Pika library support tornado adapter, here is an example about how to publish message using Asynchronous adapter.
I want use pika in tornado application, just an example, I want put tornado request data to RabbitMQ, But don't know how to do it.
Two question don't know how to solve.
1 Pika use tornado adapter has its own ioloop,
self._connection = pika.SelectConnection(pika.URLParameters(self._url),
self.on_connection_open)
self._connection.ioloop.start()
Tornado application has its own ioloop,
tornado.ioloop.IOLoop.instance().start()
How to combine those two ioloop?
2 The Pika example publish same message again and again, but I want to publish request data, how to pass request data to publish method?
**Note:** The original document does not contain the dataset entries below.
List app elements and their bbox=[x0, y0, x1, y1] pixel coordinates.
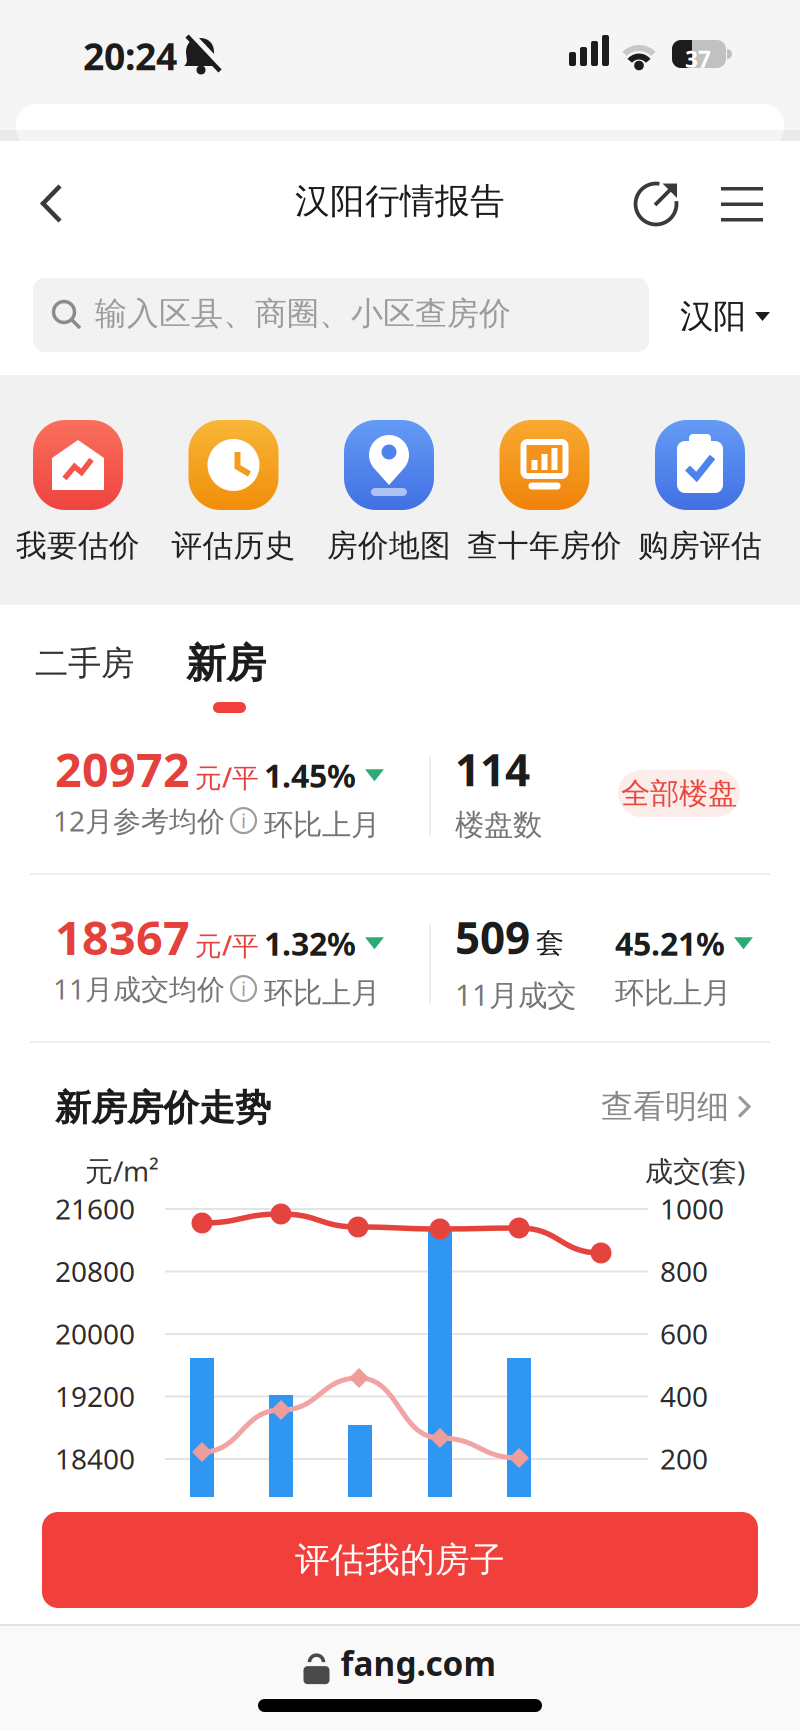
staticText: 环比上月 bbox=[615, 975, 731, 1011]
staticText: 成交(套) bbox=[645, 1152, 745, 1189]
staticText: 19200 bbox=[55, 1378, 135, 1415]
staticText: 查十年房价 bbox=[467, 527, 622, 565]
button[interactable]: 评估历史 bbox=[188, 420, 278, 565]
staticText: 18400 bbox=[55, 1440, 135, 1477]
staticText: 购房评估 bbox=[638, 527, 762, 565]
staticText: 800 bbox=[660, 1252, 708, 1290]
staticText: 新房 bbox=[186, 639, 266, 688]
staticText: 20:24 bbox=[83, 31, 177, 81]
staticText: 20000 bbox=[55, 1315, 135, 1352]
staticText: 509 bbox=[455, 908, 530, 966]
button[interactable]: 选择城市 bbox=[0, 262, 90, 303]
staticText: 1.45% bbox=[264, 754, 356, 796]
staticText: 1000 bbox=[660, 1190, 724, 1227]
staticText: 房价地图 bbox=[327, 527, 451, 565]
staticText: 20972 bbox=[55, 738, 190, 800]
staticText: 我要估价 bbox=[16, 527, 140, 565]
staticText: 400 bbox=[660, 1378, 708, 1415]
staticText: 37 bbox=[685, 44, 711, 74]
staticText: 评估我的房子 bbox=[295, 1539, 505, 1581]
staticText: 18367 bbox=[55, 906, 190, 968]
staticText: 输入区县、商圈、小区查房价 bbox=[95, 294, 511, 333]
staticText: 45.21% bbox=[615, 922, 725, 964]
button[interactable]: 新房 bbox=[0, 605, 80, 654]
staticText: fang.com bbox=[340, 1641, 496, 1685]
button[interactable]: 搜索 bbox=[0, 262, 616, 336]
button[interactable]: 评估我的房子 bbox=[0, 1497, 716, 1593]
staticText: 查看明细 bbox=[601, 1087, 729, 1126]
staticText: 114 bbox=[455, 740, 530, 798]
button[interactable]: 说明 bbox=[231, 976, 256, 1001]
button[interactable]: 房价地图 bbox=[344, 420, 434, 565]
staticText: 楼盘数 bbox=[455, 807, 542, 843]
staticText: 新房房价走势 bbox=[55, 1086, 271, 1130]
staticText: 11月成交 bbox=[455, 975, 576, 1014]
staticText: 20800 bbox=[55, 1252, 135, 1290]
staticText: 环比上月 bbox=[264, 975, 380, 1011]
staticText: 200 bbox=[660, 1440, 708, 1477]
staticText: 元/平 bbox=[195, 928, 259, 963]
staticText: 环比上月 bbox=[264, 807, 380, 843]
staticText: 元/m² bbox=[85, 1152, 159, 1189]
staticText: 汉阳 bbox=[680, 296, 746, 337]
staticText: 全部楼盘 bbox=[621, 776, 737, 812]
staticText: 11月成交均价 bbox=[53, 970, 225, 1007]
staticText: i bbox=[241, 807, 246, 834]
button[interactable]: 说明 bbox=[231, 808, 256, 833]
staticText: 12月参考均价 bbox=[53, 802, 225, 839]
button[interactable]: 购房评估 bbox=[655, 420, 745, 565]
staticText: 1.32% bbox=[264, 922, 356, 964]
staticText: 评估历史 bbox=[172, 527, 296, 565]
staticText: 汉阳行情报告 bbox=[295, 180, 505, 223]
button[interactable]: 查十年房价 bbox=[500, 420, 590, 565]
staticText: 套 bbox=[536, 926, 564, 960]
button[interactable]: 全部楼盘 bbox=[0, 730, 122, 777]
staticText: 二手房 bbox=[35, 643, 134, 684]
button[interactable]: 我要估价 bbox=[33, 420, 123, 565]
staticText: i bbox=[241, 975, 246, 1002]
staticText: 21600 bbox=[55, 1190, 135, 1227]
staticText: 元/平 bbox=[195, 760, 259, 795]
button[interactable]: 查看明细 bbox=[0, 1041, 151, 1080]
staticText: 600 bbox=[660, 1315, 708, 1352]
On my search for exactly the same thing I found this blog post of Kevin Jing Qiu.
I went the rabbitmq hole a bit further to give every websocket his own set of channel and queues.
The extract from my project can be found below. A tornado application bound to RabbitMQ consists of these parts:
Now a websocket connection can receive data from tornado (data from the browser) via on_message and send it to RabbitMQ.
The websocket connection will receive data from RabbitMQ via basic_consume.
This is not fully functional, but you should get the idea.
class PikaClient(object):
def __init__(self, io_loop):
logger.info('PikaClient: __init__')
self.io_loop = io_loop
self.connected = False
self.connecting = False
self.connection = None
self.channel = None
self.message_count = 0
"""
Pika-Tornado connection setup
The setup process is a series of callback methods.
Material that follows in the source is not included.